Every picture is to be removed, and all the data is to be copied exactly.

Dataset entries
___
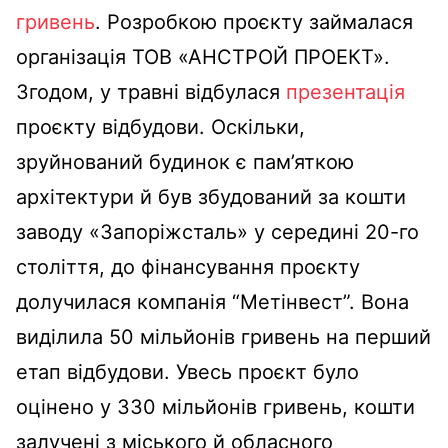
гривень
. Розробкою проєкту займалася
організація ТОВ «АНСТРОЙ ПРОЕКТ».
Згодом, у травні відбулася
презентація
проєкту відбудови. Оскільки,
зруйнований будинок є пам’яткою
архітектури й був збудований за кошти
заводу «Запоріжсталь» у середині 20-го
століття, до фінансування проєкту
долучилася компанія “Метінвест”. Вона
виділила 50 мільйонів гривень на перший
етап відбудови. Увесь проєкт було
оцінено у 330 мільйонів гривень, кошти
залучені з міського й обласного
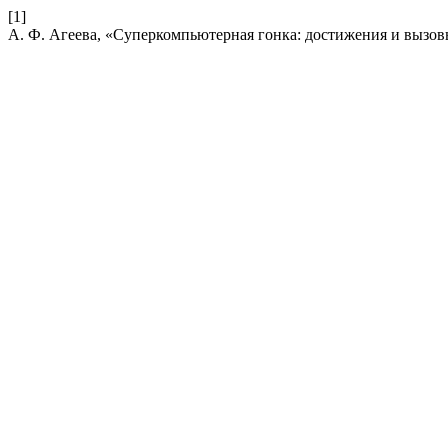
[1]
А. Ф. Агеева, «Суперкомпьютерная гонка: достижения и вызо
___
* **Solution**:
гривень
. Розробкою проєкту займалася
організація ТОВ «АНСТРОЙ ПРОЕКТ».
Згодом, у травні відбулася
презентація
проєкту відбудови. Оскільки,
зруйнований будинок є пам’яткою
архітектури й був збудований за кошти
заводу «Запоріжсталь» у середині 20-го
століття, до фінансування проєкту
долучилася компанія “Метінвест”. Вона
виділила 50 мільйонів гривень на перший
етап відбудови. Увесь проєкт було
оцінено у 330 мільйонів гривень, кошти
залучені з міського й обласного
[1]
А. Ф. Агеева, «Суперкомпьютерная гонка: достижения и вызо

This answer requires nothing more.